Méditel ne cesse de le répéter à qui veut l’entendre : le mode de calcul des parts de marché des différents opérateurs du mobile au Maroc n’est pas fiable. Pour cet opérateur, les normes appliquées ne sont pas celles en vigueur internationalement. Aujourd’hui, au Maroc, pour qu’un client soit considéré comme actif, il lui faut avoir passé au moins un appel avec son téléphone au cours des six derniers mois. Or, il est connu qu’il est possible d’acheter une carte prépayée et d’appeler sans laisser le temps à l’interlocuteur de décrocher. Ça s’appelle «bipper». Par cette méthode, il est possible d’être client de Méditel sans pour autant être comptabilisé par l’ANRT. De cette manière, «notre part de marché objective serait de 35% et non de 30%. Ce mode de calcul nous désavantage», explique-t-on chez Méditel.

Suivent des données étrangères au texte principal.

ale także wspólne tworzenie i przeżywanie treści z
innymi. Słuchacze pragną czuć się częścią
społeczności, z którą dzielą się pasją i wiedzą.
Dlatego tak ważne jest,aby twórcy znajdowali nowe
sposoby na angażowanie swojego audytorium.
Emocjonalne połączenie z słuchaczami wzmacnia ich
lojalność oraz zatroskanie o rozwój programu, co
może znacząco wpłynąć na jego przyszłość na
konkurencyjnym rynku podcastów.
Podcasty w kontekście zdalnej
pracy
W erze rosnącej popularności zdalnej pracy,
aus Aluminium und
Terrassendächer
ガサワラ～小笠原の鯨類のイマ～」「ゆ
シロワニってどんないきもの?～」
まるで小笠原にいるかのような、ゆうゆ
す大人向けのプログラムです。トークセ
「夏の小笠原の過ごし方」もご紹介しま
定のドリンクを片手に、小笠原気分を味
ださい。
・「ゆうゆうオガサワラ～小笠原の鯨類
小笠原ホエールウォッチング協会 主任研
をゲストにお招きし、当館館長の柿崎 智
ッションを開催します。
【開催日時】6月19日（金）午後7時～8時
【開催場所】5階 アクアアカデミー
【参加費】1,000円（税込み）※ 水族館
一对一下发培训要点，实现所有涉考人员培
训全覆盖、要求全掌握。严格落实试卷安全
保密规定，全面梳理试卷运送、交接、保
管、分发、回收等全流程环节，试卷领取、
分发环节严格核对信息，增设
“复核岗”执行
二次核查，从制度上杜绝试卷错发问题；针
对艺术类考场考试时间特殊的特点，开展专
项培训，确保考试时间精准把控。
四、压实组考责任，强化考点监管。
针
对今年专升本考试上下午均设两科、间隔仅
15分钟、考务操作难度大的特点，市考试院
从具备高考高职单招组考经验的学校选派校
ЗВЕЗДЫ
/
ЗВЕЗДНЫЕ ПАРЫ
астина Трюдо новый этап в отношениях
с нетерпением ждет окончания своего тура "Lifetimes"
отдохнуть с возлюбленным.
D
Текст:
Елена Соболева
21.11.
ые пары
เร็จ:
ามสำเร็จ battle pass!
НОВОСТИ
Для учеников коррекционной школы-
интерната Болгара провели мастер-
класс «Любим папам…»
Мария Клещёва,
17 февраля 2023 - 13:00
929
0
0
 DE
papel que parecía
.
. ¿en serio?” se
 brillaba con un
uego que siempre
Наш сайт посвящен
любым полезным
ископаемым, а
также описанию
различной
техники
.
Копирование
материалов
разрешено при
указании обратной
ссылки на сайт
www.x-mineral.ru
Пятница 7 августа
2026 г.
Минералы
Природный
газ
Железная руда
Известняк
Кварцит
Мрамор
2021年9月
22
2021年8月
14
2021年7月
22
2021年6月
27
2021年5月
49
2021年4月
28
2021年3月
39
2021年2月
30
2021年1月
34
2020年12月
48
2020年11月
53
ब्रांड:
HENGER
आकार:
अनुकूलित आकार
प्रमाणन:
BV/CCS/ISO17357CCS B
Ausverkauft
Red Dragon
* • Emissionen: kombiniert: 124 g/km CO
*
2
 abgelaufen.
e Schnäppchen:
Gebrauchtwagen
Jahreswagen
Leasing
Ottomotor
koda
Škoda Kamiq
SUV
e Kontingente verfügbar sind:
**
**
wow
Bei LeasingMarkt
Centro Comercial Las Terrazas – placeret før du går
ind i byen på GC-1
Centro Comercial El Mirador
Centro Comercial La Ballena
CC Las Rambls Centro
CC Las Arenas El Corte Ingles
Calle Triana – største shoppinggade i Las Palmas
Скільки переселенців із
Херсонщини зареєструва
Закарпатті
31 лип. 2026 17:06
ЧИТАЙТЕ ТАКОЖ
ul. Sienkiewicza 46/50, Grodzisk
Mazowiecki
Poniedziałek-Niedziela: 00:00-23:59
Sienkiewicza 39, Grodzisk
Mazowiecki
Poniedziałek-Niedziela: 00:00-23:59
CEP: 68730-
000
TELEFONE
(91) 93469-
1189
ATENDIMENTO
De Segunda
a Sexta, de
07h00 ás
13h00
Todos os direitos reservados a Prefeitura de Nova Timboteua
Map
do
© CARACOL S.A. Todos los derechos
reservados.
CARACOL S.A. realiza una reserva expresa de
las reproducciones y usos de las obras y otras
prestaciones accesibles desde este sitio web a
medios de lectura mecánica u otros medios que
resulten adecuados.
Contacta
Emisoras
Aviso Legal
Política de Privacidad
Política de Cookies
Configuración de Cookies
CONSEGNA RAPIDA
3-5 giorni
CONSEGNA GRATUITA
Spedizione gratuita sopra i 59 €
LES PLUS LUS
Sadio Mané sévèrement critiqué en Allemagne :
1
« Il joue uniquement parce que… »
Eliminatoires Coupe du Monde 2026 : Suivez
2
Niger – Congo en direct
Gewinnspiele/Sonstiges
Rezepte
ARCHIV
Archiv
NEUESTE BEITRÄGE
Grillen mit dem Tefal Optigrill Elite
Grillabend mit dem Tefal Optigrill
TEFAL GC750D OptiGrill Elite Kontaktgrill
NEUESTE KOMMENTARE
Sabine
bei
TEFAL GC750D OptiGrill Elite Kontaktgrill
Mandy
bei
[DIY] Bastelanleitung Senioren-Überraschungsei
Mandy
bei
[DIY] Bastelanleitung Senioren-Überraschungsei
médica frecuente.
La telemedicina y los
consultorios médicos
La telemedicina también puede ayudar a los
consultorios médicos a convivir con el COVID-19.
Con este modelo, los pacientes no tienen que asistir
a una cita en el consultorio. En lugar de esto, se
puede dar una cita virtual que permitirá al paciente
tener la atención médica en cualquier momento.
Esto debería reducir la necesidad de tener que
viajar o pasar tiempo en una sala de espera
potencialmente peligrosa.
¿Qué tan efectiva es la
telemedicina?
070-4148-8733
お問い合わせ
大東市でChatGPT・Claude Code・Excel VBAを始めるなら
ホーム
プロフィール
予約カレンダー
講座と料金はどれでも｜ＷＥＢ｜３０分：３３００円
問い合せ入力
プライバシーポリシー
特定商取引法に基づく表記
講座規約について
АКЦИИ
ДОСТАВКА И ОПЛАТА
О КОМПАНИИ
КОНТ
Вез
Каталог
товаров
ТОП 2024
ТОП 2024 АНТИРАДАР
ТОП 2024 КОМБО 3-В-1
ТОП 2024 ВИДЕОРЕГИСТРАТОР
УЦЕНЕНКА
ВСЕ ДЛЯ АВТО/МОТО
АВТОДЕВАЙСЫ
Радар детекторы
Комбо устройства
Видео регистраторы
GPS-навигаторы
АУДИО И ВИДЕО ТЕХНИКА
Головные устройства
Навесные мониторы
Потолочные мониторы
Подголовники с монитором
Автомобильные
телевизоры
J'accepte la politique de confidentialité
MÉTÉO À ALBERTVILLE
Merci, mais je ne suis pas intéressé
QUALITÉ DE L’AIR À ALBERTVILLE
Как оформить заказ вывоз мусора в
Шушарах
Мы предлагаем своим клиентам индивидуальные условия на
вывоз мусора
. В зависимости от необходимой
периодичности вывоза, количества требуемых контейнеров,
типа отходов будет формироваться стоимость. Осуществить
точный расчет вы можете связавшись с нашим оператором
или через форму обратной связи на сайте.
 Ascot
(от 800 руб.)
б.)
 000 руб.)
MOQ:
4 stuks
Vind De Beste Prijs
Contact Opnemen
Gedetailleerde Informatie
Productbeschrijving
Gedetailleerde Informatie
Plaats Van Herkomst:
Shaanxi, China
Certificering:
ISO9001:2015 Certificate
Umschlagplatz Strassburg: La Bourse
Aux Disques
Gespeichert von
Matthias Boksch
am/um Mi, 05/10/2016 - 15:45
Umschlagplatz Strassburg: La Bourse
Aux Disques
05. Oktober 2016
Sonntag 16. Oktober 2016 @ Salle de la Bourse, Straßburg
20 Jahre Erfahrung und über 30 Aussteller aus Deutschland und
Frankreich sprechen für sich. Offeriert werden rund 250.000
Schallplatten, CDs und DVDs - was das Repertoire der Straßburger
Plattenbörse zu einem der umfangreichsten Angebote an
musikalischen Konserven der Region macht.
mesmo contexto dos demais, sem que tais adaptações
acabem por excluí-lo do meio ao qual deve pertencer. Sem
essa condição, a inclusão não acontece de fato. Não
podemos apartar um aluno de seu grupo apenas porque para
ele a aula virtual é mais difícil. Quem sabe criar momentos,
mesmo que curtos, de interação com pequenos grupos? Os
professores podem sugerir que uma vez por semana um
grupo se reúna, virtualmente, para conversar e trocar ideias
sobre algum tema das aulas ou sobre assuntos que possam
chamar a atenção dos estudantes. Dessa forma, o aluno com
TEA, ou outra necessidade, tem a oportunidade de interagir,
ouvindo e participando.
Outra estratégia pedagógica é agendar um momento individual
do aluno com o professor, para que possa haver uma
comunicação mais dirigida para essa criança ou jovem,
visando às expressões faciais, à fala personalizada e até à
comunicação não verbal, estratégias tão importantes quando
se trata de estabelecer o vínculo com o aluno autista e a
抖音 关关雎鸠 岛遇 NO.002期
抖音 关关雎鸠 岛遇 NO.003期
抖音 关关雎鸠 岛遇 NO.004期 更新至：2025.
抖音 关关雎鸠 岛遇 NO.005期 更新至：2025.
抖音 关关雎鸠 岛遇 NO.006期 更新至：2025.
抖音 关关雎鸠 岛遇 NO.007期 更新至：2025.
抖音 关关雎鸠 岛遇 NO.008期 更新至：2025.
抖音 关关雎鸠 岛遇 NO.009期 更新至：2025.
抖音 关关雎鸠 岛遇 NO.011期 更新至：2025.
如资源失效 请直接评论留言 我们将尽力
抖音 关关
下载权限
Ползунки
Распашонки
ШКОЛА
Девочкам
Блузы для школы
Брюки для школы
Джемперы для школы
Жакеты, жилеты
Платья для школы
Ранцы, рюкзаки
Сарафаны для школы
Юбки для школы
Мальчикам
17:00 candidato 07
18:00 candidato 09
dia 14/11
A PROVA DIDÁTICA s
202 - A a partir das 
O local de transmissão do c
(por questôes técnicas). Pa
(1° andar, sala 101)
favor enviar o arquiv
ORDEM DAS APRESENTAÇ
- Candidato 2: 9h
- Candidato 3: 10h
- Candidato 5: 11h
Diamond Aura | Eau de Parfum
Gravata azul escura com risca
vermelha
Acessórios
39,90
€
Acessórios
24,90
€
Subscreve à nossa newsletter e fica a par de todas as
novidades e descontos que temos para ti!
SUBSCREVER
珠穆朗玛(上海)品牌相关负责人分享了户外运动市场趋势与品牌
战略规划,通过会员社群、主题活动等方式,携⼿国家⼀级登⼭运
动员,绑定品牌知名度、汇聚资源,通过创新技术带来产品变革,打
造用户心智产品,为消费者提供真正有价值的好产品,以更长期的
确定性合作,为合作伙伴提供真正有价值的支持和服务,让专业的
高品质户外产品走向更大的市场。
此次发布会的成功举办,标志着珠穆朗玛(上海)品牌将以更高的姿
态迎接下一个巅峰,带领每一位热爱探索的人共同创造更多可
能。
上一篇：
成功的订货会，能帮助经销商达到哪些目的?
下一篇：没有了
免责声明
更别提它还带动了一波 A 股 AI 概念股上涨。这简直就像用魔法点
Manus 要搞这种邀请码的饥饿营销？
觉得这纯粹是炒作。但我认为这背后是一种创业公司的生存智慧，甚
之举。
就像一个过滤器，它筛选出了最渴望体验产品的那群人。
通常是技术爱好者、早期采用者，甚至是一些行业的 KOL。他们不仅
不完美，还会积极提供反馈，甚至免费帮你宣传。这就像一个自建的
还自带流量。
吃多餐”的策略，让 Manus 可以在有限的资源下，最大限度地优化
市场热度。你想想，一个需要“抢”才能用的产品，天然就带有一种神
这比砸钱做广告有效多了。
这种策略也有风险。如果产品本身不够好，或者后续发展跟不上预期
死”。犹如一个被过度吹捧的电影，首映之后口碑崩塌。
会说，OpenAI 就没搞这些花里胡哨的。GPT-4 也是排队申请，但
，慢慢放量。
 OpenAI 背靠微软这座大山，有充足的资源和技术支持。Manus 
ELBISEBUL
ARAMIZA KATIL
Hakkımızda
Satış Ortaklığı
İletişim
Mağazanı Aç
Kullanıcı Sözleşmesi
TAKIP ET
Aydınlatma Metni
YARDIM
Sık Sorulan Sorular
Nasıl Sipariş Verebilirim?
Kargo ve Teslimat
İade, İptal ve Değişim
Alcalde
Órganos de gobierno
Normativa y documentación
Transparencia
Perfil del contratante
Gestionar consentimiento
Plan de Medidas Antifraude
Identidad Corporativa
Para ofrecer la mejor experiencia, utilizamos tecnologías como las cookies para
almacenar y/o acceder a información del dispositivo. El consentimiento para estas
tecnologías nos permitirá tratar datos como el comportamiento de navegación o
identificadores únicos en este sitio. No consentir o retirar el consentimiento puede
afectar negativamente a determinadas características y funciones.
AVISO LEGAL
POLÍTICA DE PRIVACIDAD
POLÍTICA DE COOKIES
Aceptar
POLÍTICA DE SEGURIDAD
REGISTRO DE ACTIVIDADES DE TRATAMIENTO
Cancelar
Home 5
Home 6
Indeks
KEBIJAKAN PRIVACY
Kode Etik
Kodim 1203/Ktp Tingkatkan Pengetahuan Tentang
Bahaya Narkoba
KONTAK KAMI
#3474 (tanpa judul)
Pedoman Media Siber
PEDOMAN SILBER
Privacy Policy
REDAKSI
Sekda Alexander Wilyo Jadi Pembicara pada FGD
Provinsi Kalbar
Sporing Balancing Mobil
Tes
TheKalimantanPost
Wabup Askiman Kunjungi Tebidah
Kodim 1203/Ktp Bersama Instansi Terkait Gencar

De leur côté, les responsables de l’agence de réglementation défendent bec et ongles leurs méthodes de calcul, affirmant que le Maroc est leader en termes de normes de télécommunications et que les parts de marché en téléphonie mobile sont calculées en relation avec la définition de l’abonné mobile objet d’une décision de l’ANRT après concertation avec les deux opérateurs. Les clients bippeurs d’IAM ne sont donc pas comptabilités non plus.